Many stories and legends have grown up around the memory of Saint Bridget (b. 450 A.D.). She served the poor of Ireland around the same time that Saint Patrick was preaching and whom was a friend of her family. In those days there were many lepers in Ireland, and when there was no one else to help and pity them, the poor outcasts were always sure of a kindly welcome from Saint Bridget.

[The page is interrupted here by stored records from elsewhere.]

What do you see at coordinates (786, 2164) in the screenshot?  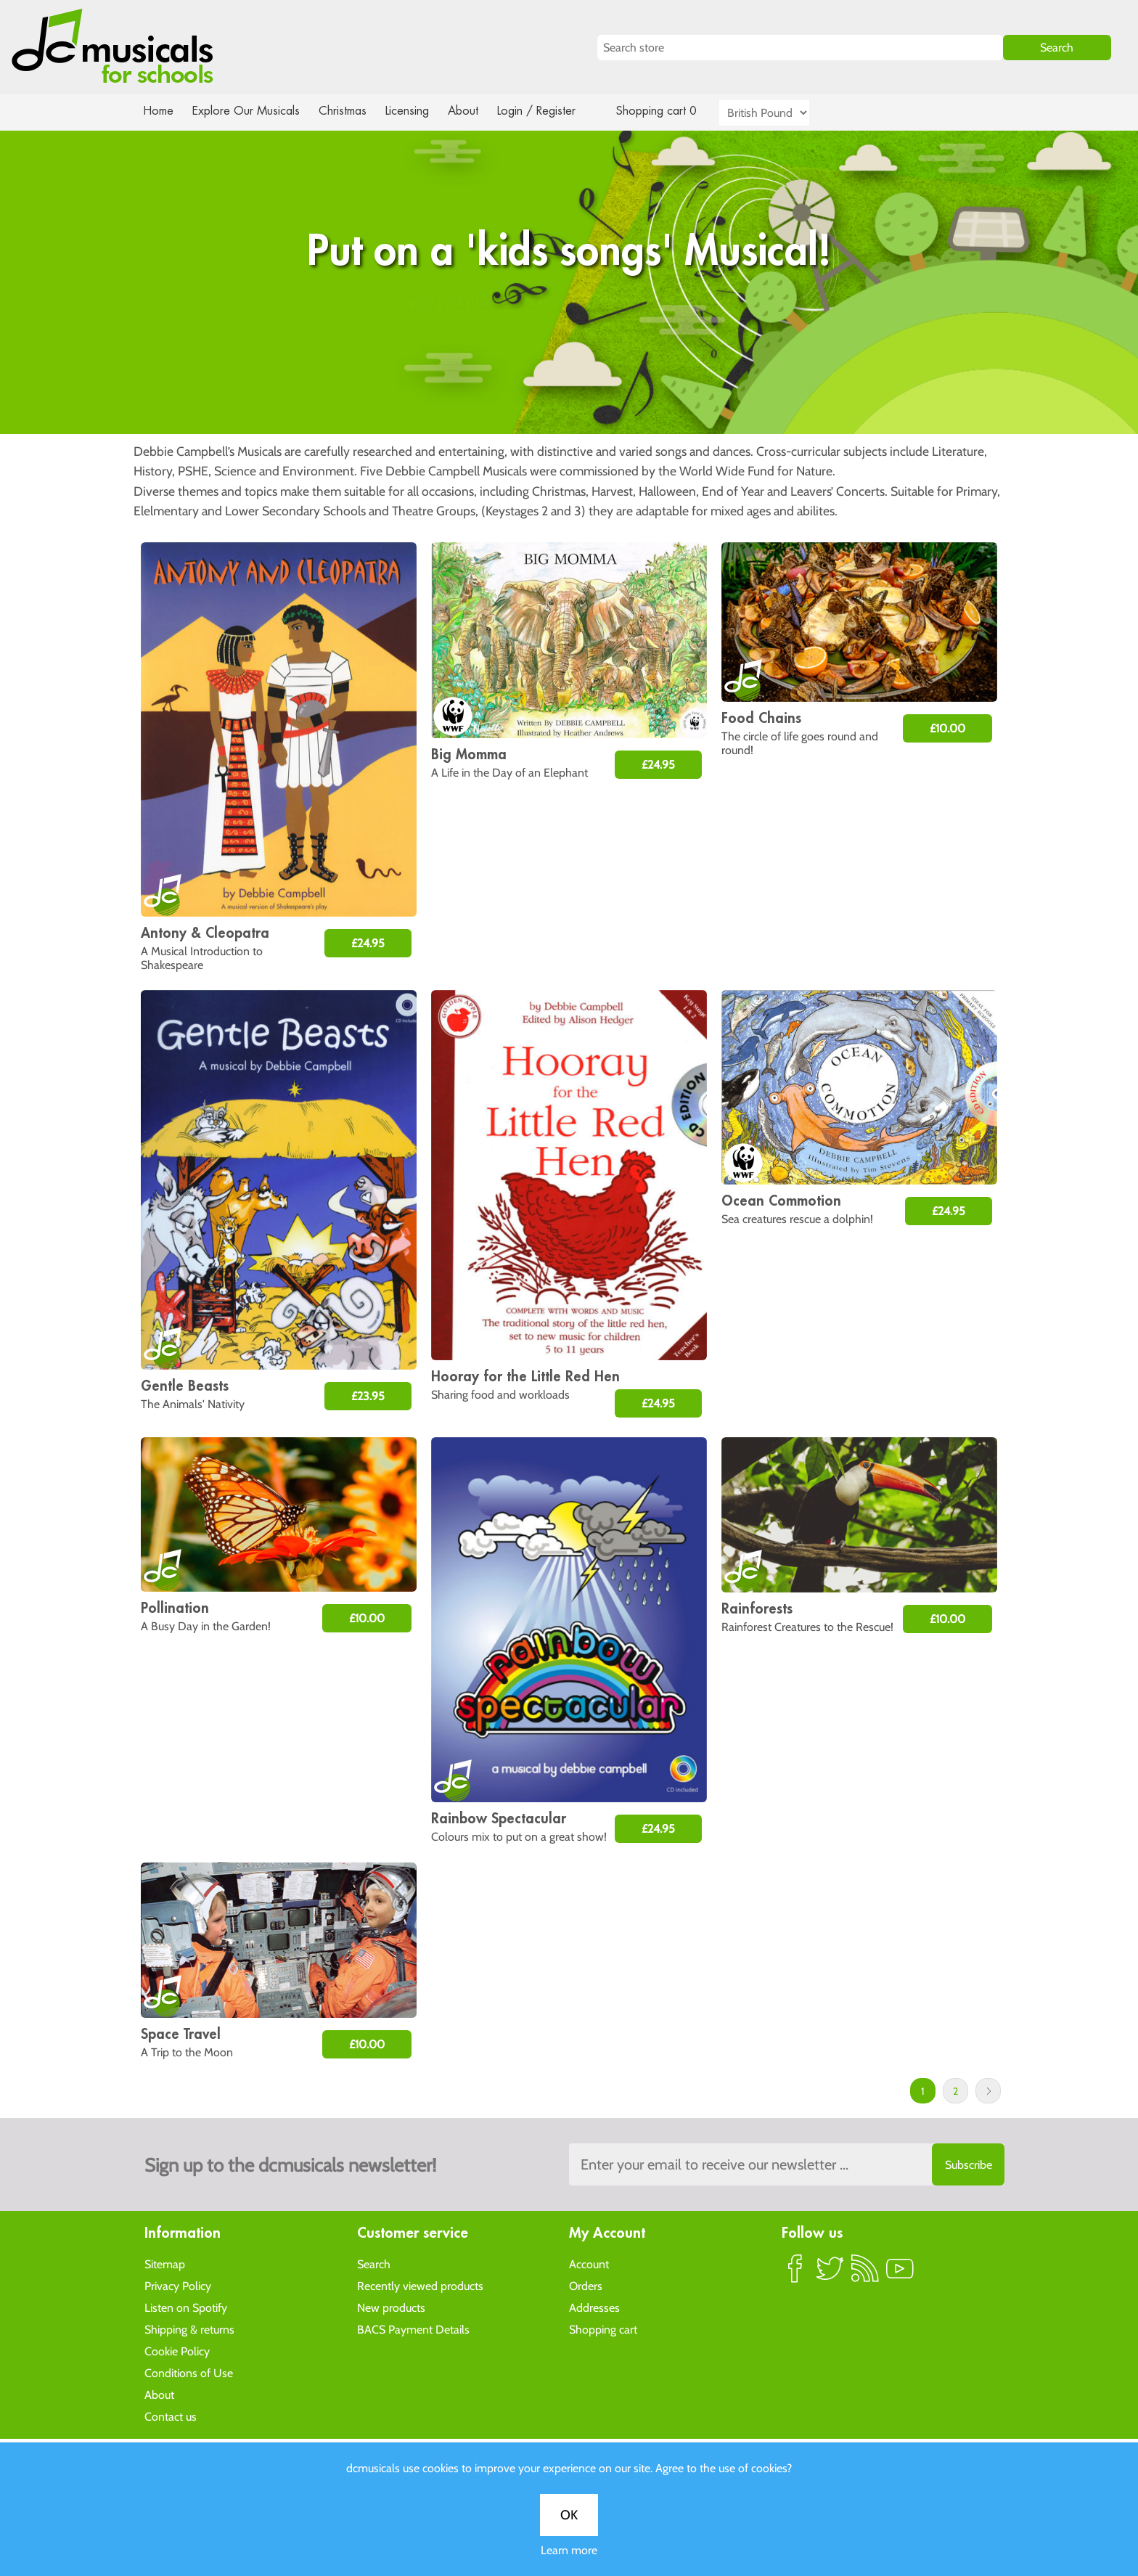 I see `[Sign up to the dcmusical's newsletter]` at bounding box center [786, 2164].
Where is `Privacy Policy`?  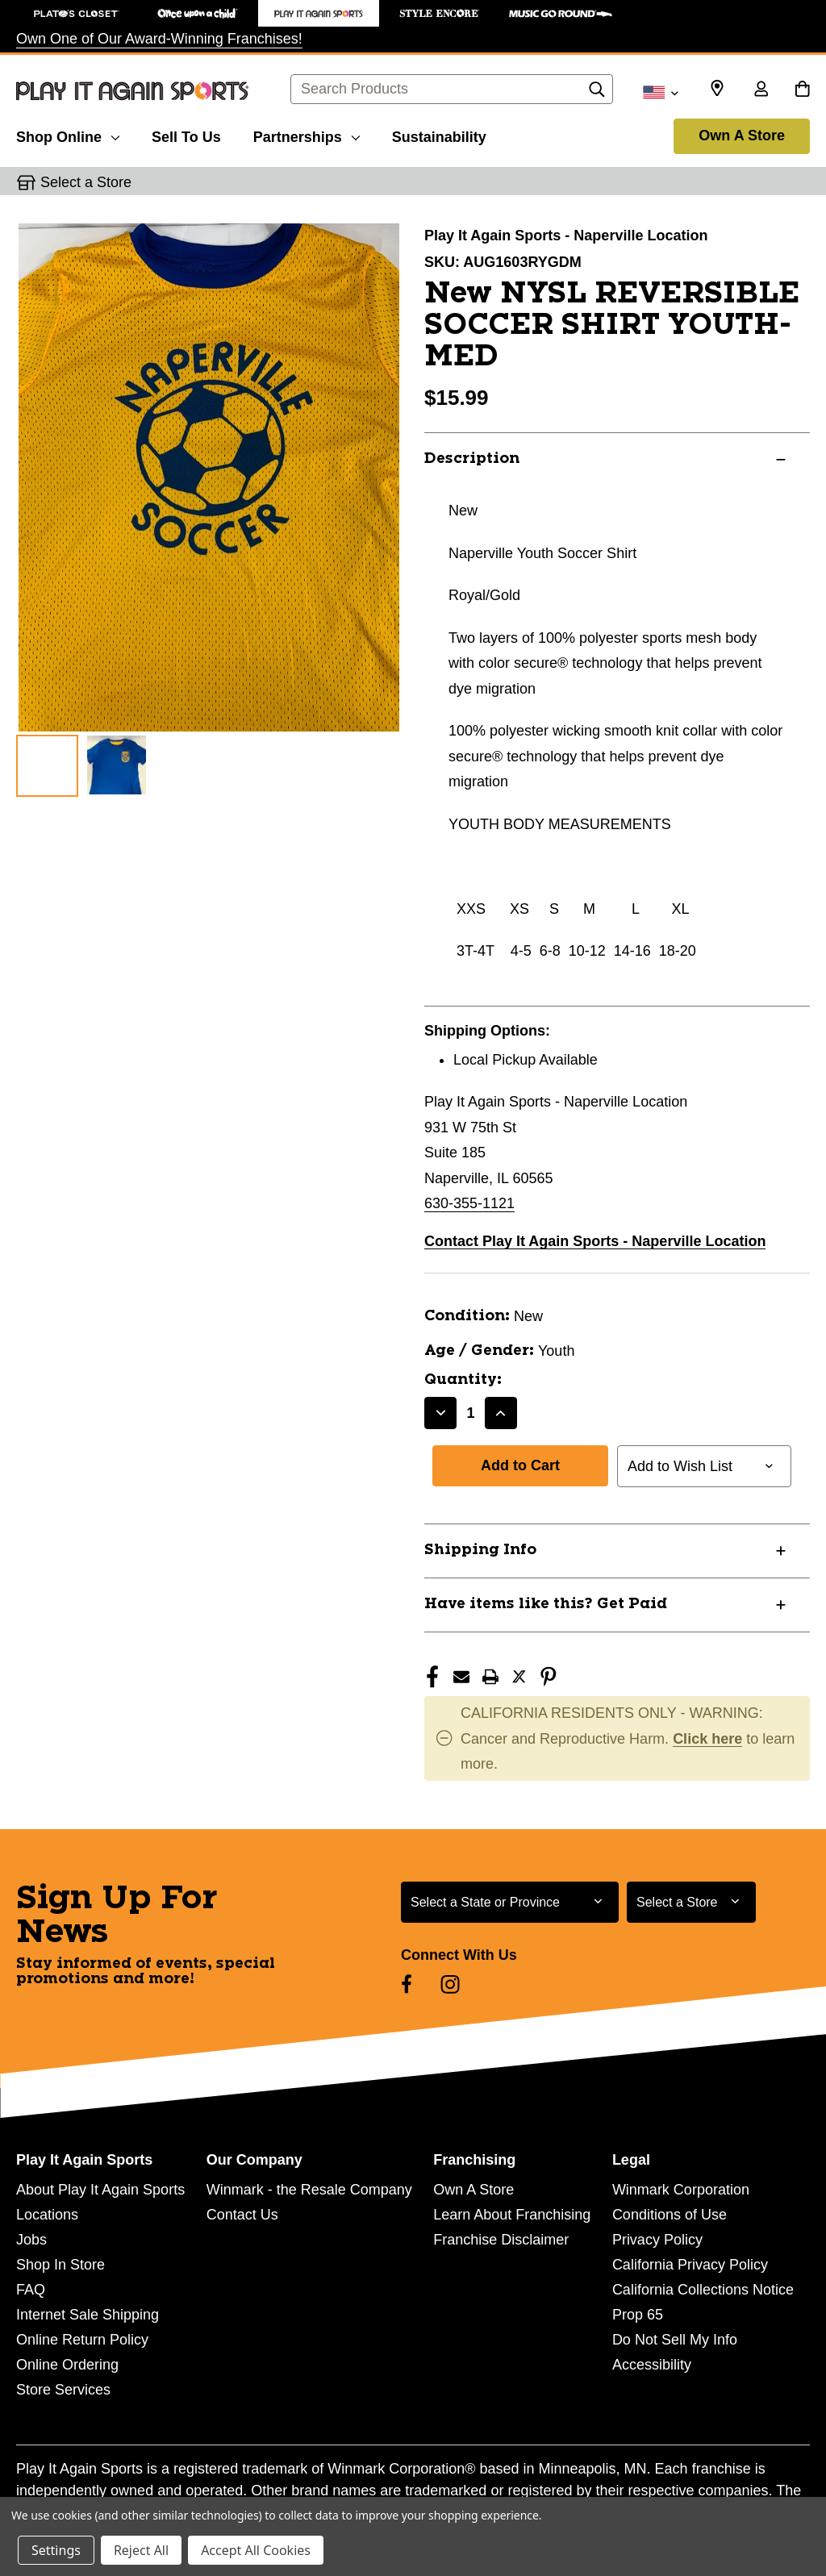 Privacy Policy is located at coordinates (657, 2240). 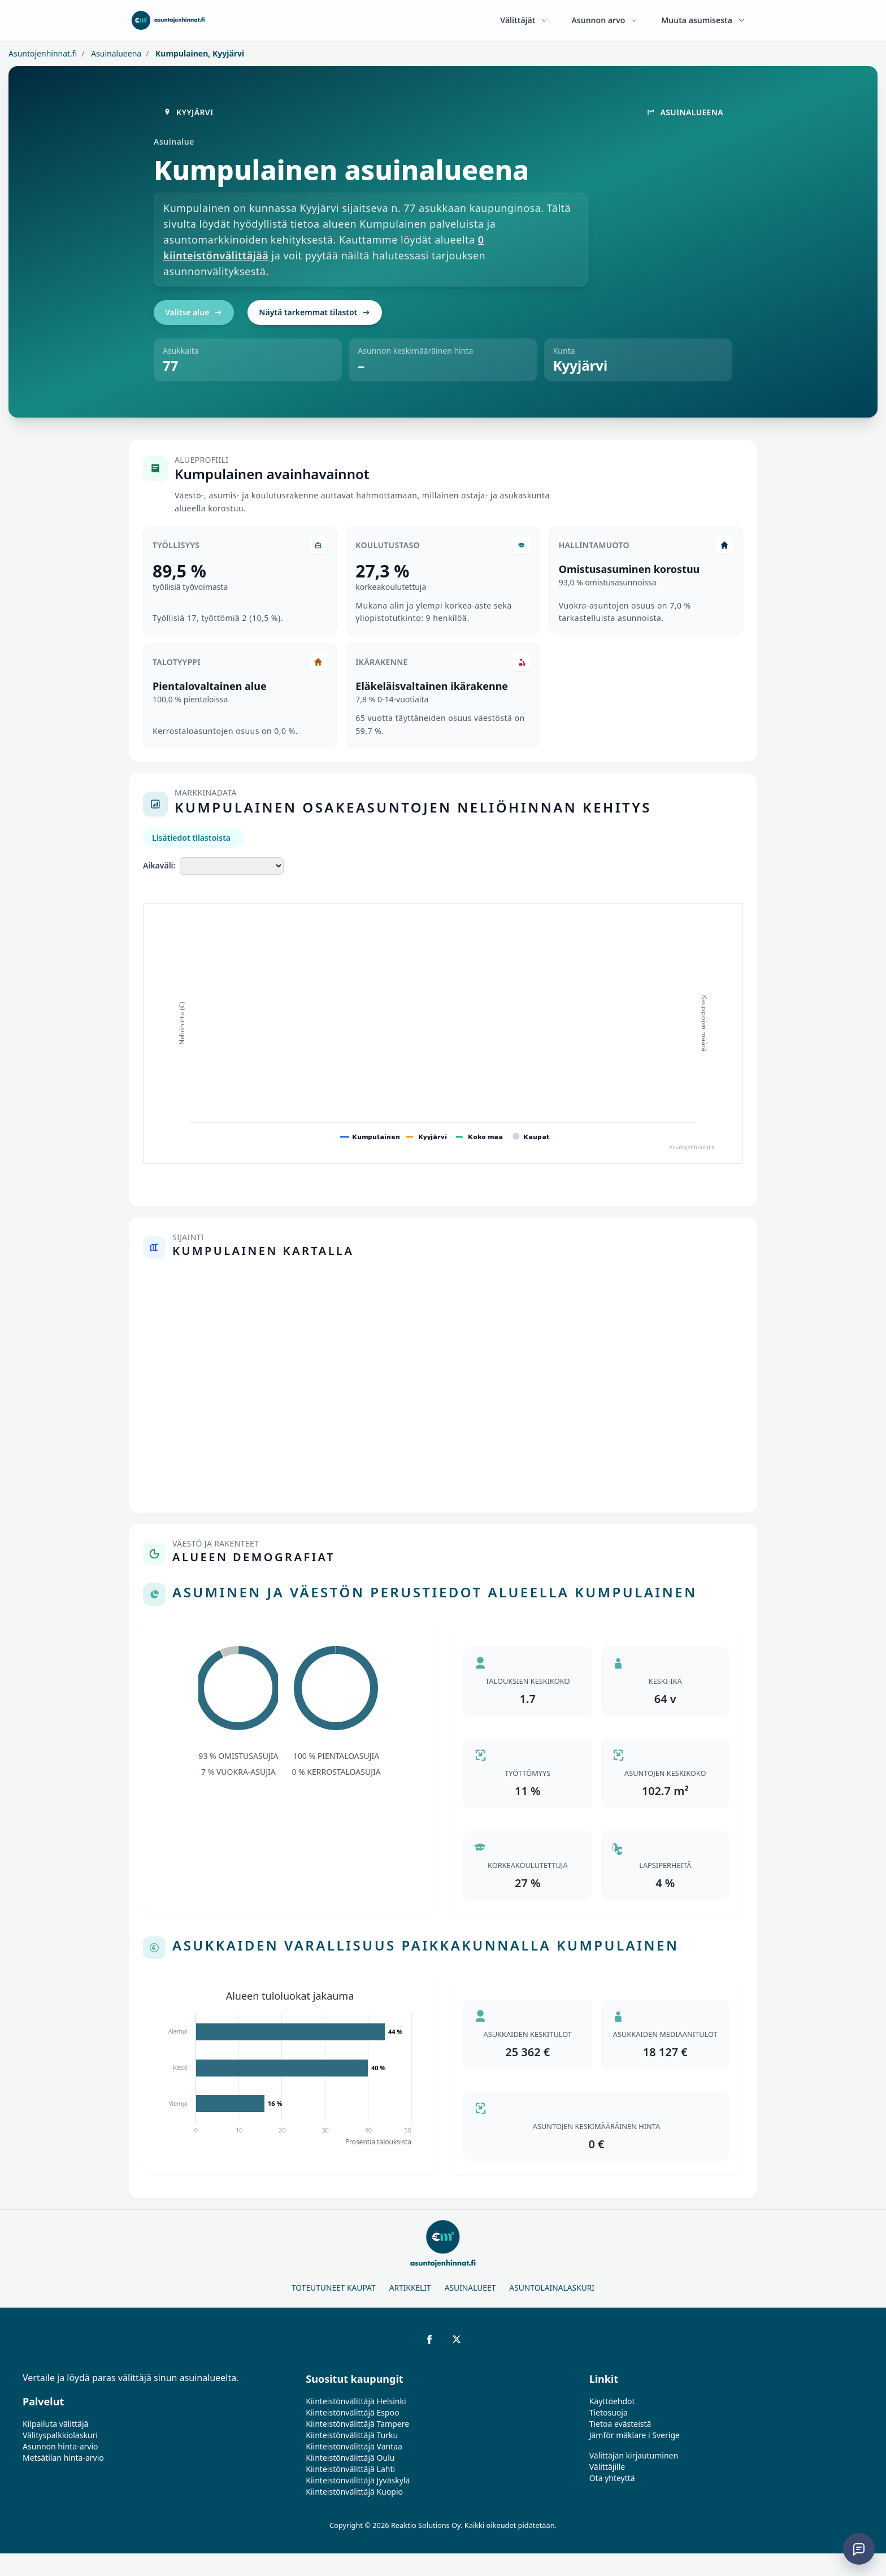 The width and height of the screenshot is (886, 2576). Describe the element at coordinates (42, 53) in the screenshot. I see `Asuntojenhinnat.fi` at that location.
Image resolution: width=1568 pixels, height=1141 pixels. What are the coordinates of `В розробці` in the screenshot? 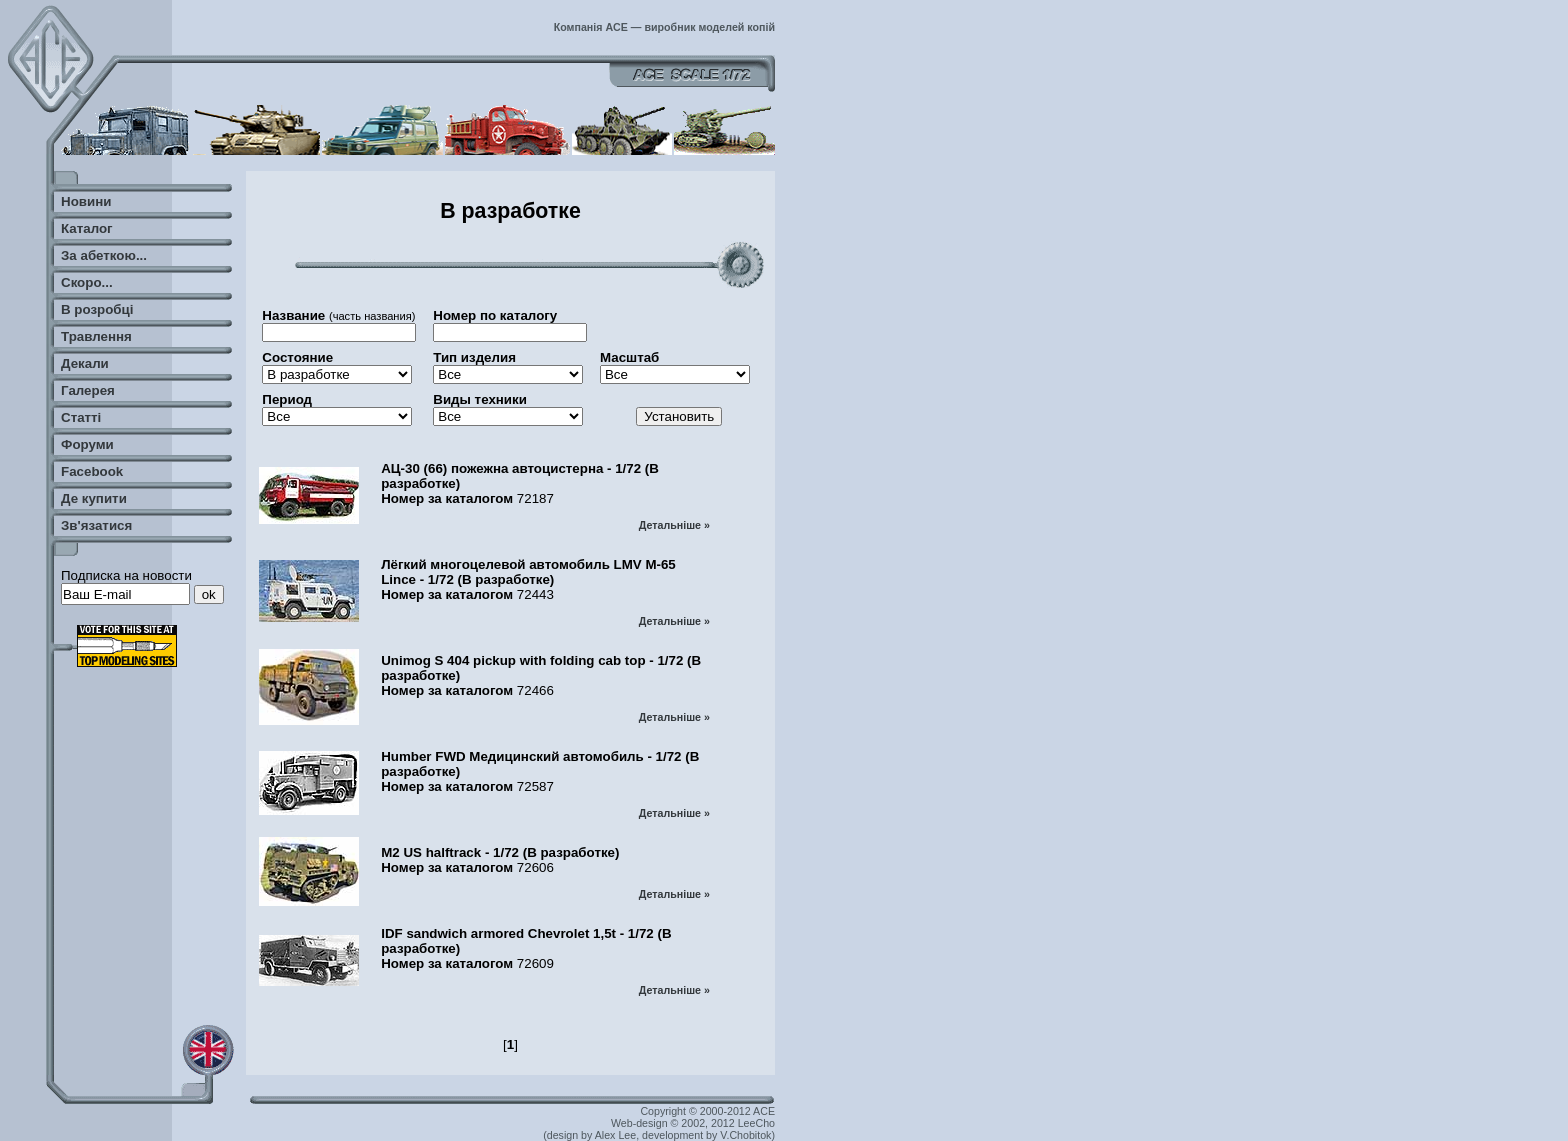 It's located at (97, 309).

One of the stories tells of a wretched leper who came to Saint Bridget, so poor and dirty and diseased that no one would come near him. But like our blessed Lord, Saint Bridget felt only compassion for him, and with her own hands washed his feet and bathed his poor aching head. Then, seeing that his clothes must be washed, she bade one of the sisters standing by to wrap her white mantle round the man until his own clothes should be ready. But the sister shuddered and turned away; she could not bear to think of her cloak being wrapped around the miserable leper. Saint Bridget's blue eyes looked sternly at the sister as she put her own cloak over the shivering man.

"I leave thy punishment in God's hands," she said quietly; and even as she spoke, the sister was instantly stricken with the same terrible disease, and as the cloak touched the beggar, he was healed of his leprosy.

Tears of repentance streamed down the poor sister's face, and her punishment was more than tender-hearted Saint Bridget could bear to see. Together they prayed to God for pardon, and at Saint Bridget's touch the leprosy was healed.